**Diary Entry**
Some people have no shame—especially ex-mother-in-laws. For three years, she didn’t so much as glance in my direction or spare a thought for my son. Not a call, not a message, not even a birthday card. And now, out of the blue, she expects me to “forgive” her son and take him back—to stage some grand reunion for the sake of our child. Where was she when I was sitting on the floor, clutching a crying baby, while drowning in the debts her precious boy left behind?
I was twenty when I married Oliver. Charming, handsome, full of big ideas—I was blind to reality, believing every word he said. He could spin tales of our future: his business ventures, our success, a house with a white picket fence. In reality, he barely worked, mostly lazing about, forever dreaming of the empire he’d supposedly build one day. Years passed, the money didn’t come, and the problems only piled up.
To keep us afloat, I took extra shifts, borrowed money, and even leaned on my parents. We rented a tiny flat, and every month, I clenched my fists just to scrape together the rent. He refused to consider a mortgage—claimed it was “financial slavery” and that his big break was just around the corner. Except that “break” never left his imagination.
His mother doted on him, calling him a “visionary.” She’d say I was lucky—men with ideas are rare, apparently—and scolded me for “smothering him with mundane concerns.” Anytime I begged him to find even a temporary job, he’d snap, “You’re holding me back. You don’t believe in me.”
Then, one day, he packed his bags and left. Left me with our son, mountains of debt, and an empty bank account. I didn’t chase him. Survival was all I cared about. I moved back in with my parents, tightened my belt, and started over.
The first six months were terrifying. I avoided people, hated their pity. But Mum and Dad stood by me. We paid the bills, I took whatever work I could, scrimped on everything. Slowly, steadily, I cleared the debts. Then I got a mortgage and bought a small, cosy place of my own.
Now my son, Henry, is six. He goes to school, has his favourite toys, friends, a warm bed, and a grandmother who’s always there. I work, pay the mortgage—we live simply, but safely. We’re a family. We made it through.
Then, like a bolt from the blue—her call. An unknown number, a familiar voice. My ex-mother-in-law.
“I’ve missed you both. Can I come round? I’ve baked Henry a cake,” she cooed, as if those three silent years never happened.
Out of politeness, I agreed. She arrived with fruit and that cake. Sat with Henry for ten minutes. Then the act began. Henry needs his father, she insisted. Oliver’s miserable, too proud to return—I should make the first move. “The boy misses him; he just doesn’t realise it yet.”

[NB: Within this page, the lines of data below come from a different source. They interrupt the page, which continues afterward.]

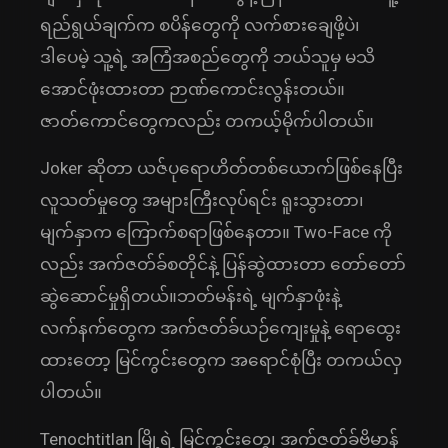
ရည်ရွယ်ချက်က စပိန်တွေကို လက်စားချေဖို့ပဲ၊
ဒါပေမဲ့ သူ့ရဲ့ အကြံအစည်တွေကို ဘယ်သူမှ မသိ
အောင်ဖုံးထားတာ ဉာဏ်ကောင်းလွန်းတယ်။
ဇာတ်ကောင်တွေကလည်း တကယ့်မိုက်ပါတယ်။
Joker ဆိုတာ ယဇ်ပုရောဟိတ်တစ်ယောက်ဖြစ်နေပြီး
လူသတ်မှုတွေ အများကြီးလုပ်ရင်း ရူးသွားတာ၊
မျက်နှာက ကြောက်စရာဖြစ်နေတာ။ Two-Face ကို
လည်း အက်ဇတ်ခ်စတိုင်နဲ့ ပြန်ဆွဲထားတာ တော်တော်
ဆွဲဆောင်မှုရှိတယ်။ဘတ်မန်းရဲ့ မျက်နှာဖုံးနဲ့
လက်နက်တွေက အက်ဇတ်ခ်ယဉ်ကျေးမှုနဲ့ ရောထွေး
ထားတော့ မြင်ကွင်းတွေက အရောင်စုံပြီး တကယ်လှ
ပါတယ်။
Tenochtitlan မြို့ရဲ့ မြင်ကွင်းတွေ၊ အက်ဇတ်ခ်ဗိမာန်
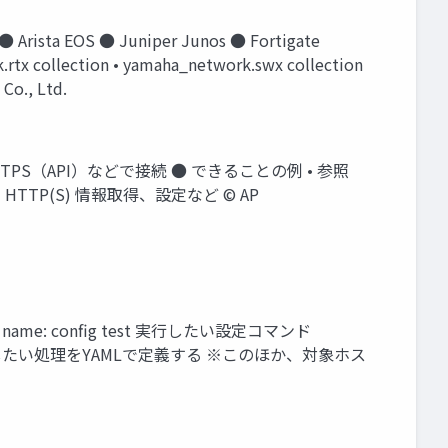
EOS ● Juniper Junos ● Fortigate
collection • yamaha_network.swx collection
Co., Ltd.
HTTPS（API）などで接続 ● できることの例 • 参照
TP(S) 情報取得、設定など © AP
 - name: config test 実行したい設定コマンド
123 ※自動化したい処理をYAMLで定義する ※このほか、対象ホス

I listened in disbelief. I remember the day Oliver walked out. The messages I sent, met with silence. The unpaid child support, the fact he never even asked his own son’s name. And now I’m supposed to “forgive”?
I dug deeper. Turns out, Oliver’s moved back in with her. His latest girlfriend left him, and now he’s holed up in his childhood room. No job, no ambitions—just whiskey and self-pity. That’s his great “suffering.” And she’s desperate to dump him back on me—repackaged as some doting father.
I looked her in the eye and said:
“Henry is loved. He has a home, security, and peace. And I’m not that naive girl anymore. I won’t let anyone wreck our lives twice. If you want to see Henry, visit. But Oliver is done.”
She left in a huff. But the messages keep coming—pleading, pressuring, preaching “forgiveness.” I do forgive. But I don’t forget. And I don’t let the past walk back in.